WHAT TO PRODUCE –
Copy every line of the data that includes the string "maturat".

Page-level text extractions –
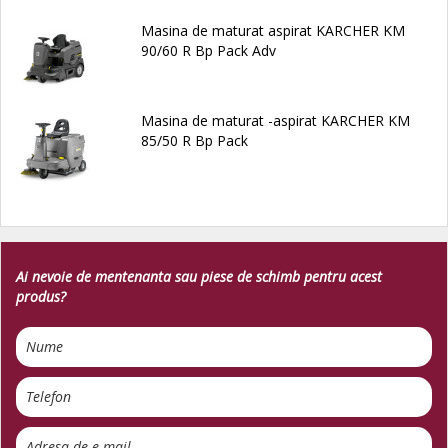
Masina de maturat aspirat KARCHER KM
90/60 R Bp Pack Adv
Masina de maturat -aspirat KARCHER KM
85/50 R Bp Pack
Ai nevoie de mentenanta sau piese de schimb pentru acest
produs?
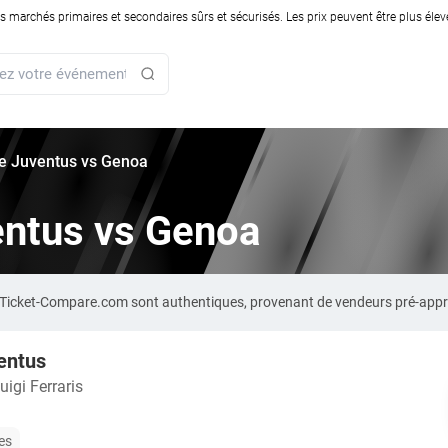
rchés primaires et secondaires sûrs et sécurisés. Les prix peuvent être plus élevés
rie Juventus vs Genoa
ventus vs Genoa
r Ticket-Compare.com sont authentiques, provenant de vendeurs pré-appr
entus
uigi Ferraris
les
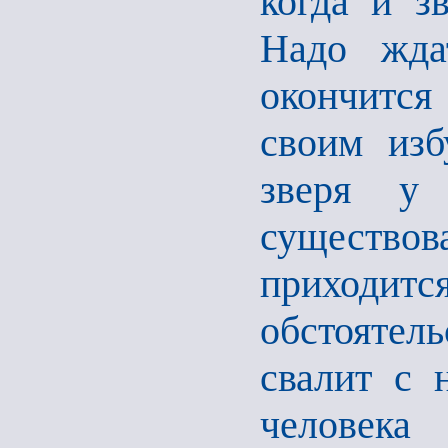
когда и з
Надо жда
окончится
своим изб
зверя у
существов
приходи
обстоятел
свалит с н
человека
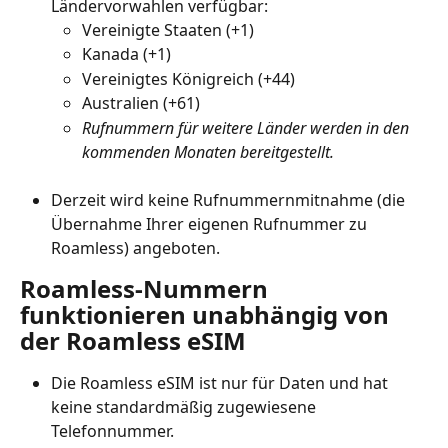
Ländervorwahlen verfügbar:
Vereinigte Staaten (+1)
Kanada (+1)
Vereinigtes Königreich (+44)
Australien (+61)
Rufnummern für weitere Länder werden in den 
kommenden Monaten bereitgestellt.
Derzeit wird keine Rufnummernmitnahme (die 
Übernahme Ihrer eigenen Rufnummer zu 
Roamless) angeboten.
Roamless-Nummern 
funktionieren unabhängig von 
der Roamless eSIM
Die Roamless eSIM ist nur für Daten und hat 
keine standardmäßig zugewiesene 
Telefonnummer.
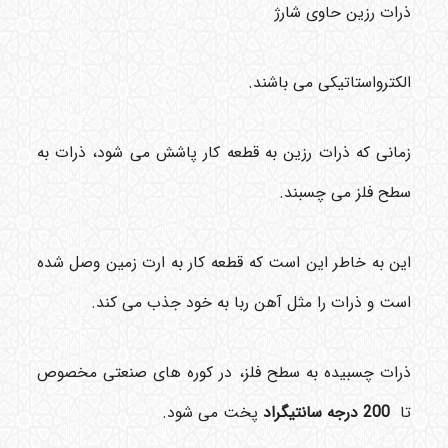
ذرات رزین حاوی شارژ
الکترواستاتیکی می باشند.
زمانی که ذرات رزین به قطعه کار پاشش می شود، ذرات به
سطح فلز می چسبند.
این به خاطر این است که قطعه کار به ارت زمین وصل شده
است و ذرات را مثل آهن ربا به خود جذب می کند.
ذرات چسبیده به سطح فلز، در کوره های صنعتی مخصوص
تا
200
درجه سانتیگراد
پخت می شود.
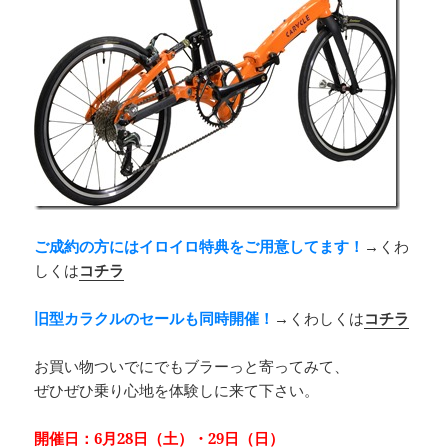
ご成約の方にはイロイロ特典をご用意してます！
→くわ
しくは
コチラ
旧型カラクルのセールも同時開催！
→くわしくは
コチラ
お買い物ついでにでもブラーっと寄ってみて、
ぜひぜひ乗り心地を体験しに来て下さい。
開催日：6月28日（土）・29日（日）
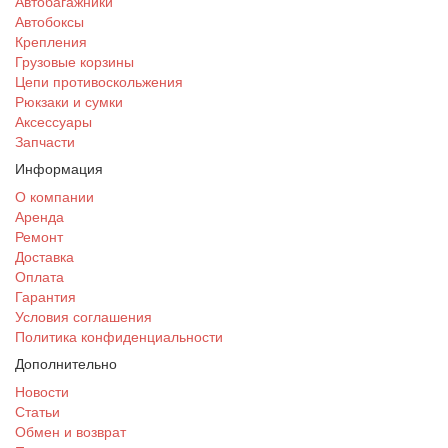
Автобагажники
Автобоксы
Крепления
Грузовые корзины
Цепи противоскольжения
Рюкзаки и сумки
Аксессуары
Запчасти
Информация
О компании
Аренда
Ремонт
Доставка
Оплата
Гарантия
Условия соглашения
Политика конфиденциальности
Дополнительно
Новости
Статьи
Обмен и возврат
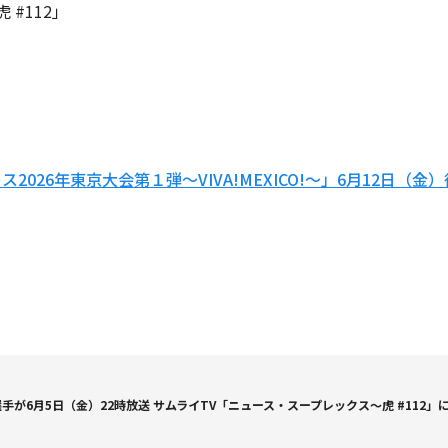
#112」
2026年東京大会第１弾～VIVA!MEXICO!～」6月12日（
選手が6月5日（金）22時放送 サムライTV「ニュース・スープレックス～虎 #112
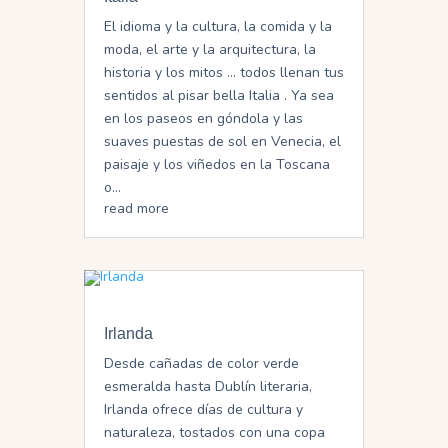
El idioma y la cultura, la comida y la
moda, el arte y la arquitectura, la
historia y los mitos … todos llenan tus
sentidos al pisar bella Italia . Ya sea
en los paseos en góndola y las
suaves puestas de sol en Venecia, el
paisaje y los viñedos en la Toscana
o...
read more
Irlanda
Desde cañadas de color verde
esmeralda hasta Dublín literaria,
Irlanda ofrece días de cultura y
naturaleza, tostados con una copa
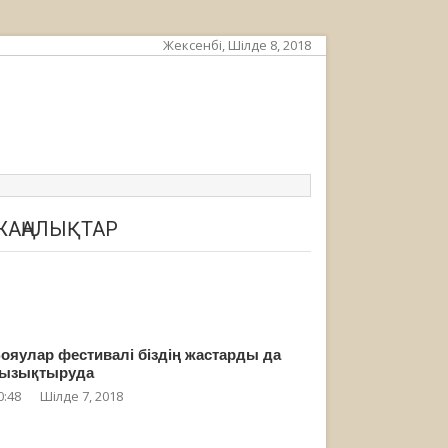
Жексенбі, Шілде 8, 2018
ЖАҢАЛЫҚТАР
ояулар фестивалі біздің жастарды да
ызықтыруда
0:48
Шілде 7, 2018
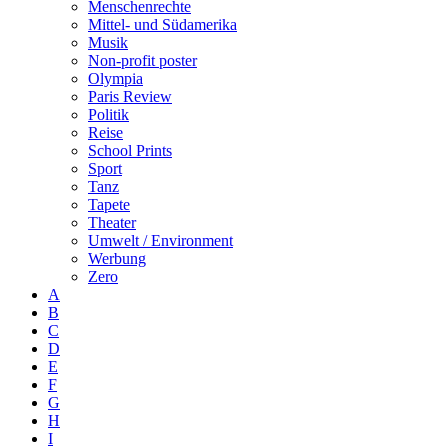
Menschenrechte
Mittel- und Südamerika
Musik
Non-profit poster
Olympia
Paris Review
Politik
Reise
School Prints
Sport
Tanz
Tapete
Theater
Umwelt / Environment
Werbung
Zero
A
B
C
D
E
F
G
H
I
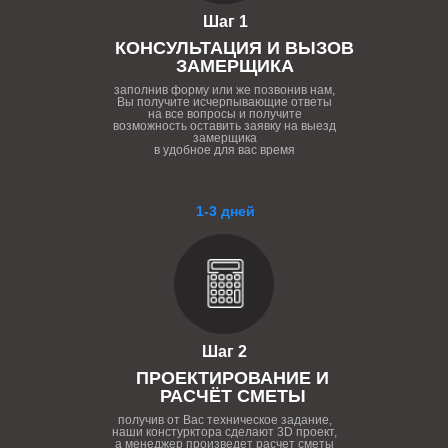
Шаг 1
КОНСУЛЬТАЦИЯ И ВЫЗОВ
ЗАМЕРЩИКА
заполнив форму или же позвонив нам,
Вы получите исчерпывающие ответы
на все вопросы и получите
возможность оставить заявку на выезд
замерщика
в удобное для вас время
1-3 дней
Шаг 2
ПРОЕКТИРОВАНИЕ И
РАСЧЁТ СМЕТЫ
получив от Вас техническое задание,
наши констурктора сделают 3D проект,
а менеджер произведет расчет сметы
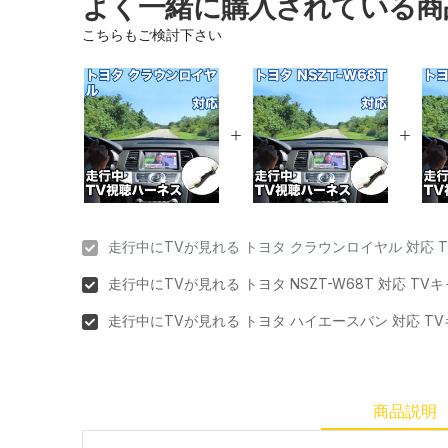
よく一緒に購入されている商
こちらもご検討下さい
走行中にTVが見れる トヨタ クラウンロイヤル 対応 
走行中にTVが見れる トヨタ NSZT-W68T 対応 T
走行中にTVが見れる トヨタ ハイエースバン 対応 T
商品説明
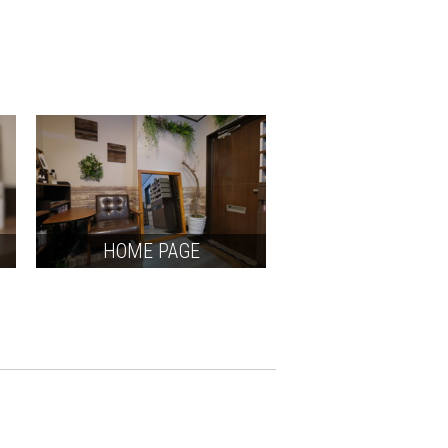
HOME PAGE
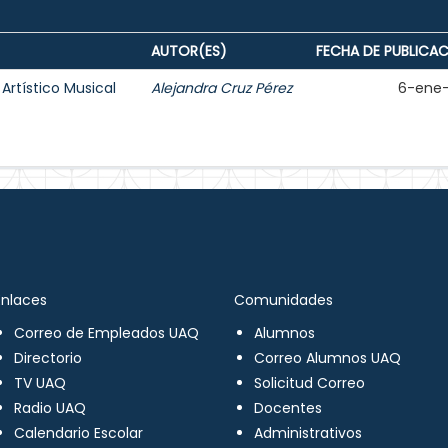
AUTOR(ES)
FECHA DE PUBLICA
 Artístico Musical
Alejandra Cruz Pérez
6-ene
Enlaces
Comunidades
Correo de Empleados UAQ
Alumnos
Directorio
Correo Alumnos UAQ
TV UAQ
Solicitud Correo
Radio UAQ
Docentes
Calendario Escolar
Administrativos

FINISHED TASK –
Masina de maturat aspirat KARCHER KM
Masina de maturat -aspirat KARCHER KM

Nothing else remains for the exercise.